Enjoying this type of solitude is very new to me, in the past I have always thought I enjoyed  having tons of people around. I was a typical extrovert, dying for validation. I was told (but partly believed) I had good “people skills”. I could strike up a conversation with anyone, I knew how to “work the room” with ease. Friends, people, co-workers were abound, almost everywhere I turned it seemed. But I don’t enjoy this “skill” as much, figuring out interactions with humans beings is exhausting work and my amazing talent may have been overblown. Lately, I have failed miserably in the human interaction game. I admit, right now I am raw. I feel a bit ravaged by monitoring, creating, assessing, understanding, analyzing, caring, loving and fostering relationships with people. I also want to protect my energy. I can easily get lost, pouring myself into friendships, adjusting to co-workers, figuring out how to deal with family. I want this energy to myself, right now I need it to fuel my writing. Its not to give away to others.

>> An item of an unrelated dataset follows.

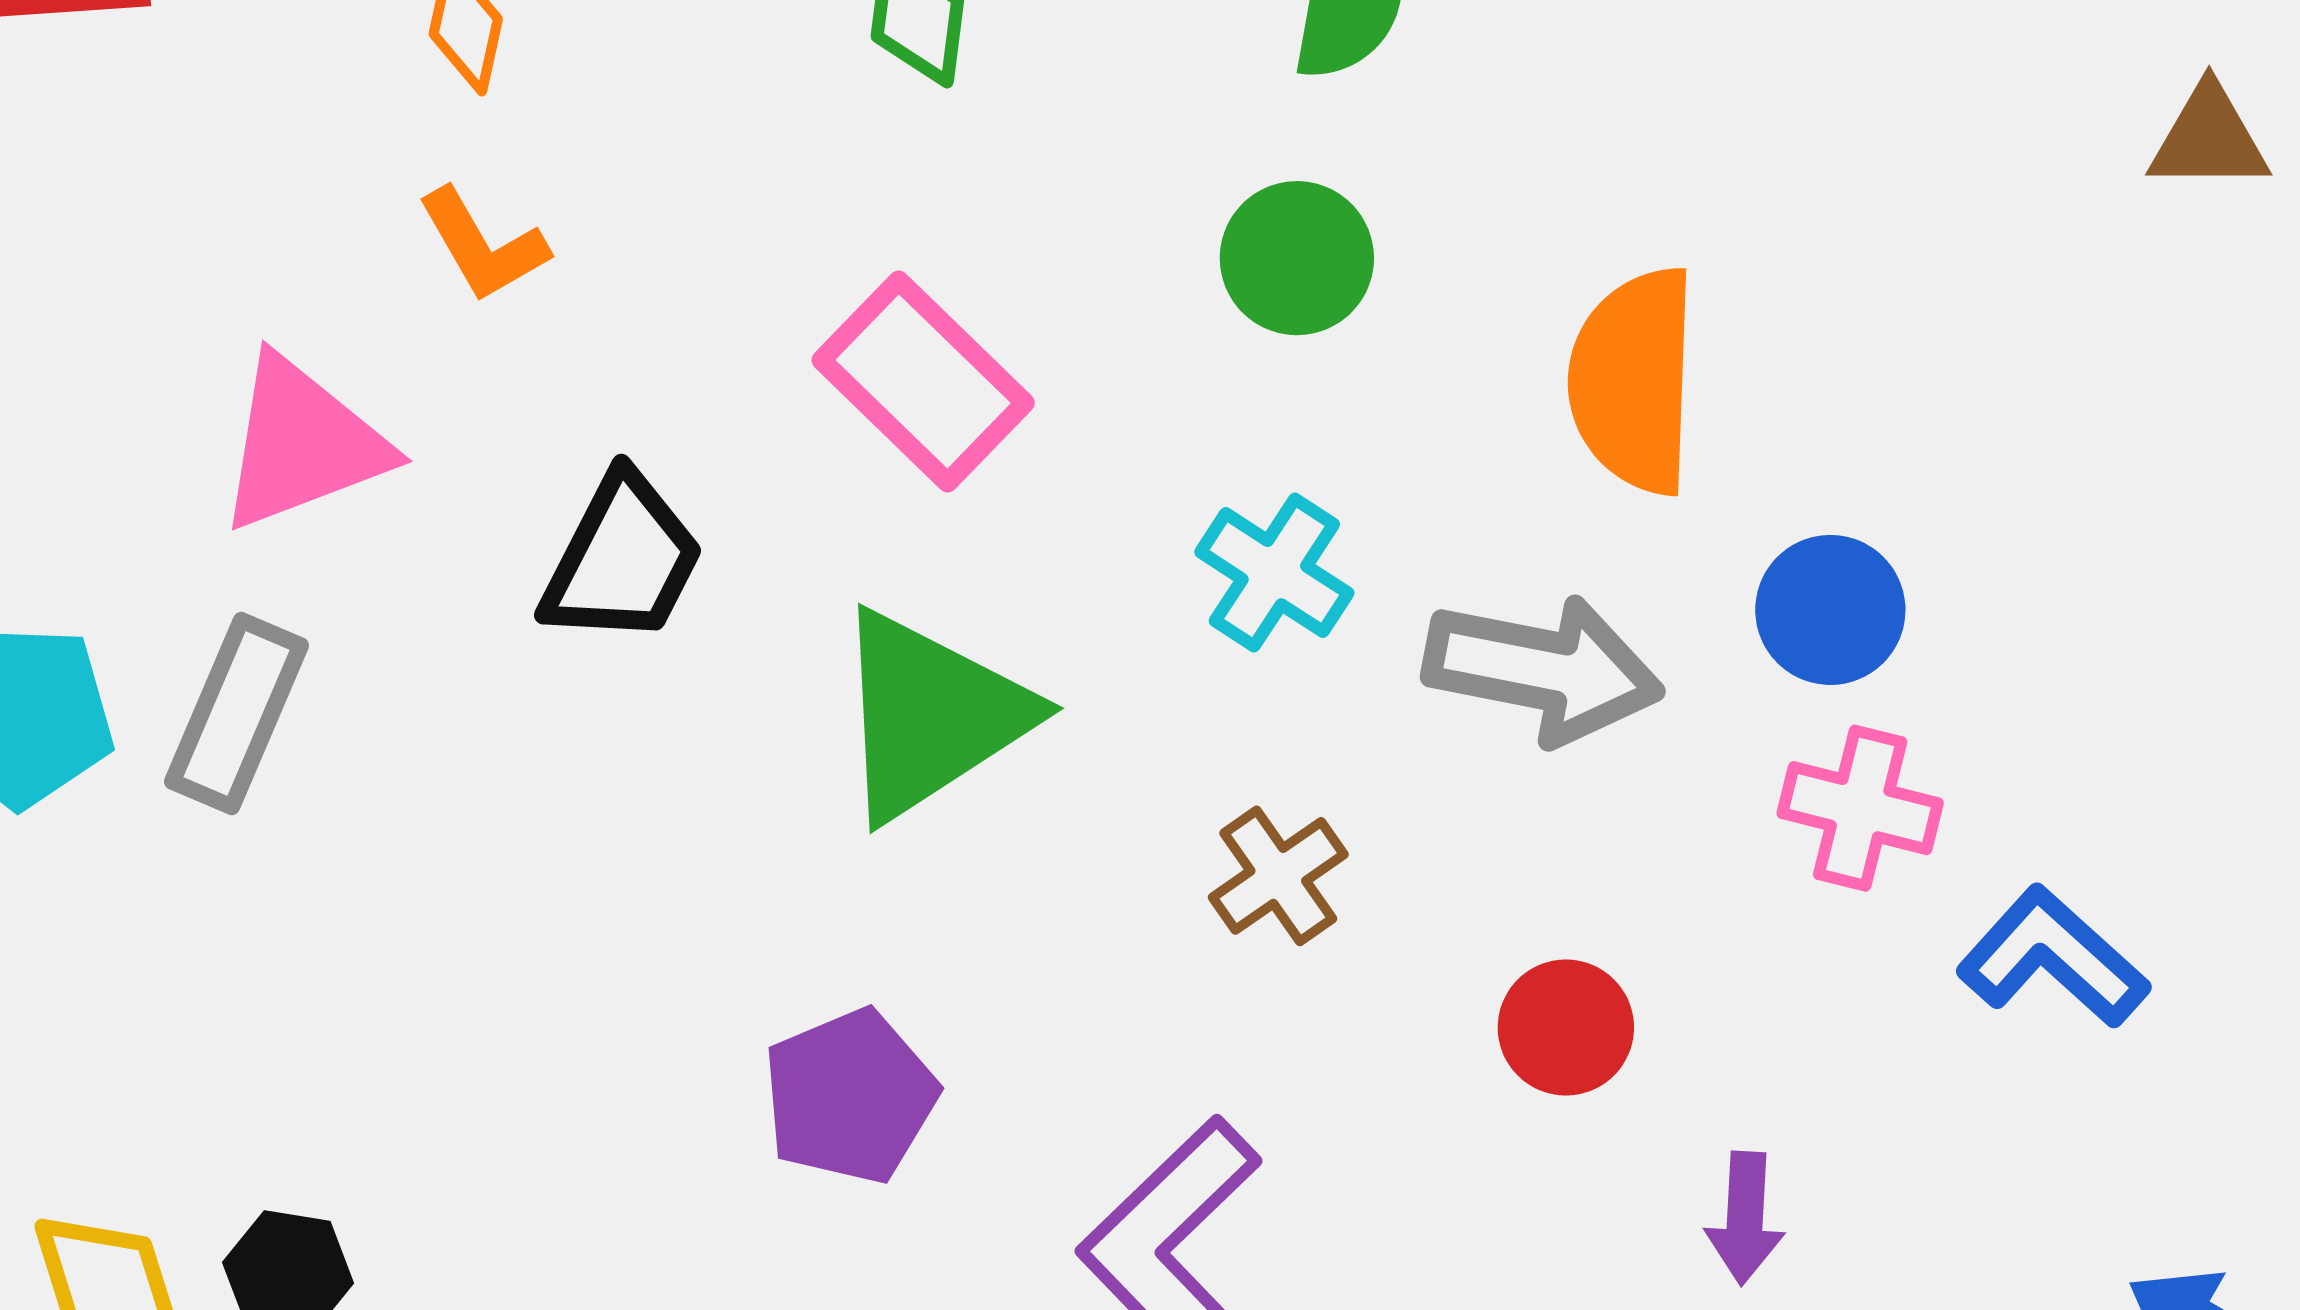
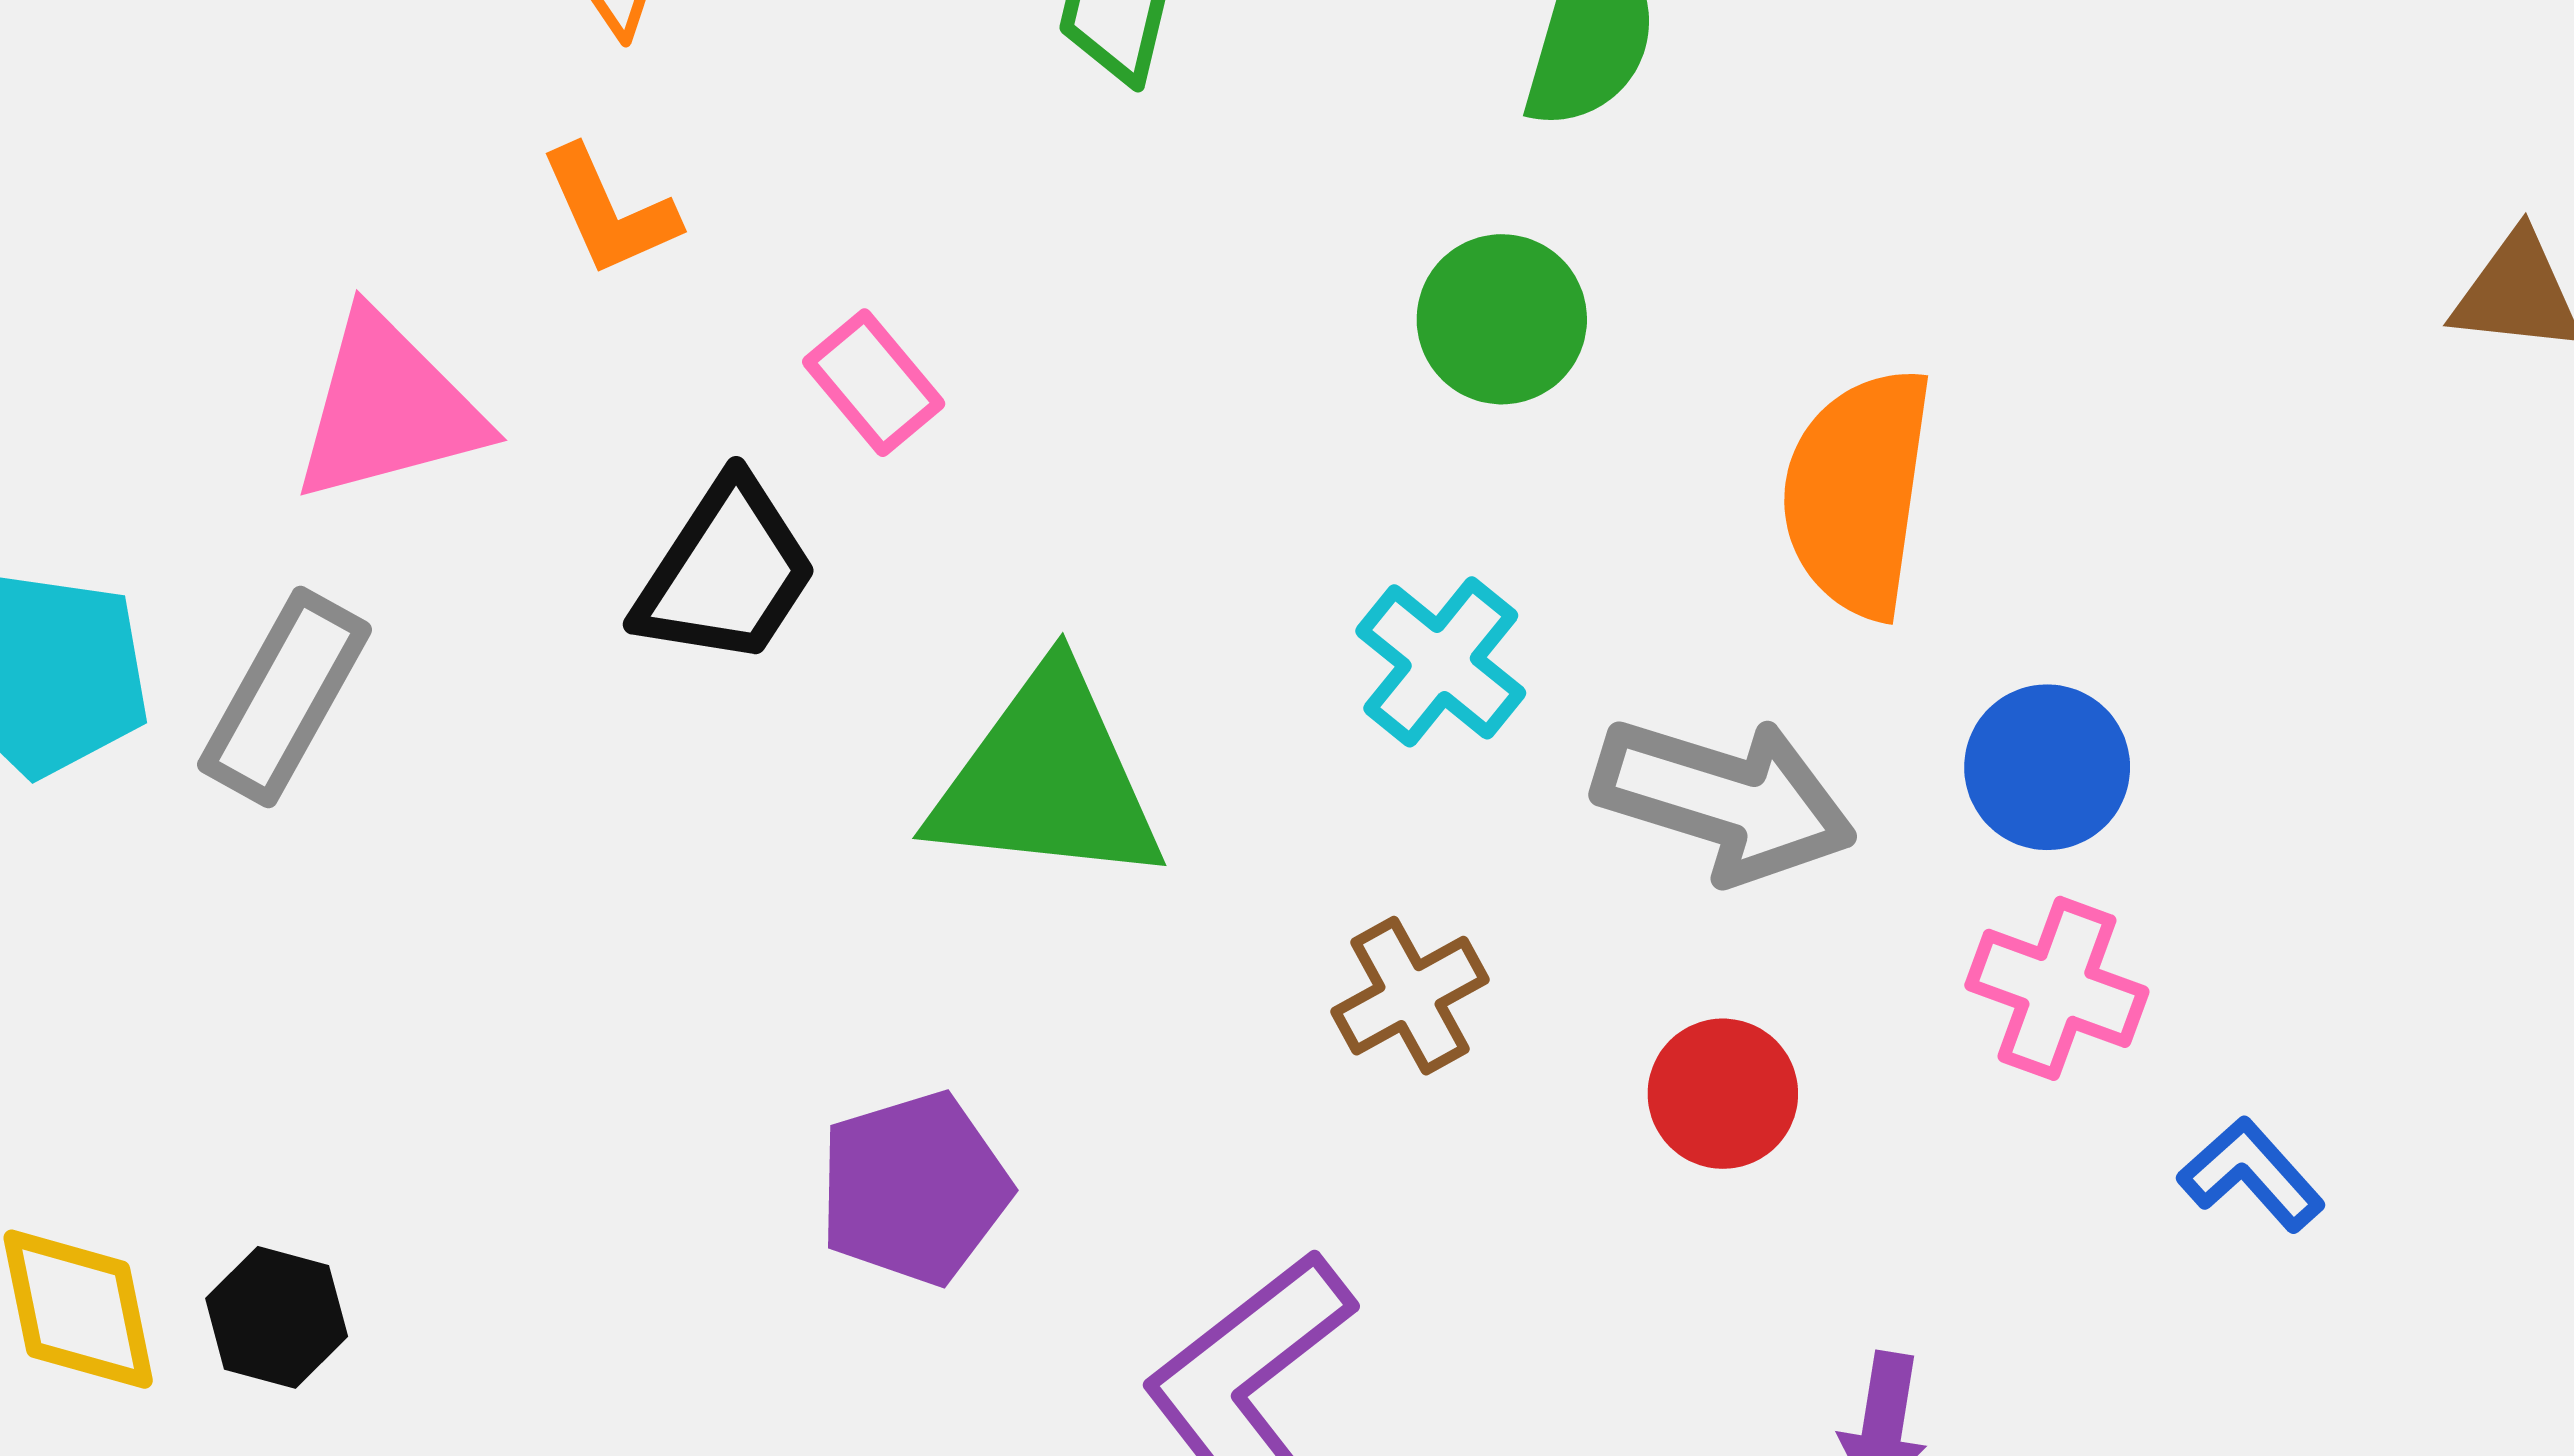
pink rectangle: (923, 382) -> (874, 383), moved, size x0.6
green triangle: (931, 715) -> (1047, 779), turned 33
blue L-shape: (2053, 957) -> (2251, 1174), size x0.7
red circle: (1566, 1027) -> (1723, 1094), moved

hermit_crab_dardanus_in_trochus_shell_IMG_2414So I sound like a grumpy ole hermit, this is true and I am cool with it. But the people that have stayed in my life don’t cause me this angst. We can always pick up from where we left off, I can ask for help, laugh and enjoy the world in their company. I have been mourning the loss of a few key people, some family that was close, but for now I see no path to reconciliation. Making space for my writing keeps my mind from wandering into the trap of conversation with the difficult people in my life. Then there are all the interactions that trouble me the greatest, artificial group dynamics at work, school and society. Here is where I really get into trouble and usually falter. My daughter’s school has been in full swing, almost nearing the end and its taken me this long to barely start connecting with other parents. Part of it had been my busy schedule, but the other part has been my own nervousness and lack of skill dealing with what I call the “adult world.”  I am still treading lightly, hooking onto families whose children play closely with my daughter, luckily they have all been easy and outgoing. I see the close bonds other parents have made with each other, asking about family members and jobs and I am nowhere near this level of commitment. But I can’t strive to fit in right now. I know it will grow, she is on to kindergarten with many of the same kids, so friendships will come together naturally. But the intense pressure this world puts on community, friends, being outgoing, being involved is so distracting to me these days.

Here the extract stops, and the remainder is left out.